Dans l’article de blog de Shira Tarrant sur la race et le porno, elle mène des entretiens avec quelques actrices et acteurs afro-américain-ne-s connu-e-s pour mettre en cause mon argument selon lequel le porno est raciste. Il y a des femmes de couleurs qui ont réussi dans la pornographie, mais cela ne change pas le fait que le porno est systématiquement raciste. Les systèmes d’oppression sont assez flexibles pour assimiler certains membres de groupes subordonnés. En effet ils puisent leur force par l’illusion de neutralité pourvue par ces exceptions. Ainsi, l’élection de Barack Obama ne prouve pas la fin du racisme, pas plus que la carrière d’Hillary Clinton ne prouve que la politique n’est pas patriarcale. En tant que sociologue, ce qui m’intéresse c’est identifier et expliquer des structures sociales pour aider à comprendre comment des systèmes de pouvoir façonnent la manière dont la majorité des gens vivent. Dans le porno, les femmes de couleur sont généralement reléguées au « gonzo » [genre de porno développé dans les années 90 où la caméra est souvent portée par les acteurs et le scénario quasi-inexistant, NDLT], genre peu glamour, dangereux et sans statut « chic ». Ici, les femmes ont peu de sites web de fan-clubs, elles ne font pas partie de la culture populaire et doivent supporter un brutal pilonnage oral, anal et vaginal qui finit avec les classiques scènes d’éjaculation sur le corps et dans la bouche.

Les femmes de couleur sont aussi moins payées que les femmes blanches. Le célèbre acteur porno noir Lexington Steele expliquait à l’auteure Lawrence Ross que :

« Dans une scène fille/garçon, une meuf un mec, sans sexe anal, le marché dicte un minimum de 800 à 900 dollars par scène pour la fille. Maintenant, une fille blanche commence avec 800 dollars et peut faire plus, mais une fille noire devra commencer à 500 dollars et ne pourra atteindre qu’un maximum d’environ 800 dollars. »
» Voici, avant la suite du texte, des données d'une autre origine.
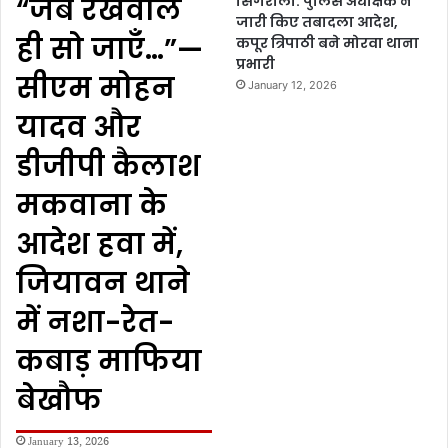
“जब रखवाले
सिंगरौली: पुलिस अधीक्षक ने
जारी किए तबादला आदेश,
ही सो जाएँ…”—
कपूर त्रिपाठी बने मोरवा थाना
प्रभारी
सीएम मोहन
January 12, 2026
यादव और
डीजीपी कैलाश
मकवाना के
आदेश हवा में,
जियावन थाने
में नशा-रेत-
कबाड़ माफिया
बेखौफ
January 13, 2026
Ce qui rend le gonzo classique différent de celui pour une femme noire c’est la manière dont les stéréotypes passés et présents sont déterrés et jetés à la face de celle-ci. Non satisfaits de l’appeler avec les termes classiques du gonzo, tels que salope/ pute/ benne-à-éjaculations, elle est souvent désignée comme « pute renoie du ghetto » qui se la joue et qui a besoin qu’on lui inflige une bonne leçon. Ce stéréotype de la femme noire aux mœurs légères, autoritaire, qui a besoin d’un contrôle a une résonance historique, de l’esclavage à Moynihan [sociologue et sénateur du Parti Démocrate aux États-Unis qui a publié le rapport éponyme en 1965 imputant les difficultés économique des Afro-Américain-e-s à la supposée absence de famille nucléaire, NDLT], et continue, aujourd’hui encore, à guider les politiques publiques actuelles. Prenez par exemple la légende sur le site « Ghetto Gaggers » [Bâilloneurs du ghetto, NDLT] qui accompagne l’image de « Vixen » [super-héroïne noire de DC Comics, NDLT] couverte de sperme :

« Vixen est une grosse pétasse insolente du ghetto, avec plus de prétention qu’Harlem a de crack. Elle avait besoin que des bites blanches lui donnent une bonne leçon… Ghetto gaggers, nous on démolit les putes du ghetto… »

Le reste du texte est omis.